Data provided:
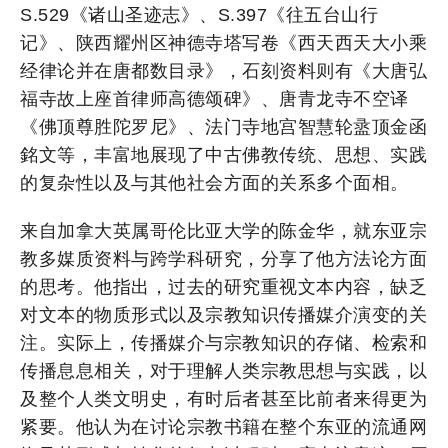
S.529《诸山圣迹志》、S.397《往五台山行
记》、陕西耀州区神德寺塔写卷《西天西天大小乘
经律论并在唐都数目录》，石刻资料则有《大唐弘
福寺故上座首律师高德颂碑》、唐青龙寺不空译
《佛顶尊胜陀罗尼》、法门寺地宫智慧轮盝顶金函
銘文等，丰富地展现了中古佛教传统、思想、实践
的复杂性以及与其他社会方面的关系多个面相。
来自加拿大英属哥伦比亚大学的陈金华，就东亚宗
教多媒质资料与跨学科研究，分享了他方法论方面
的思考。他指出，过去的研究重视文本内容，缺乏
对文本的物质形式以及宗教知识传播媒介演变的关
注。实际上，传播媒介与宗教知识的存储、检索和
传播息息相关，对于理解人类宗教思想与实践，以
及整个人类文明史，有时后者甚至比前者来得更为
紧要。他认为在讨论宗教书籍在整个东亚的流通网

How to complete this task: Reply with an exact copy of the lines running from the one containing "来自加拿大英属哥伦比亚大学的陈金华，就东亚宗" through the end of the entries above, both ends included.

Result below:
来自加拿大英属哥伦比亚大学的陈金华，就东亚宗
教多媒质资料与跨学科研究，分享了他方法论方面
的思考。他指出，过去的研究重视文本内容，缺乏
对文本的物质形式以及宗教知识传播媒介演变的关
注。实际上，传播媒介与宗教知识的存储、检索和
传播息息相关，对于理解人类宗教思想与实践，以
及整个人类文明史，有时后者甚至比前者来得更为
紧要。他认为在讨论宗教书籍在整个东亚的流通网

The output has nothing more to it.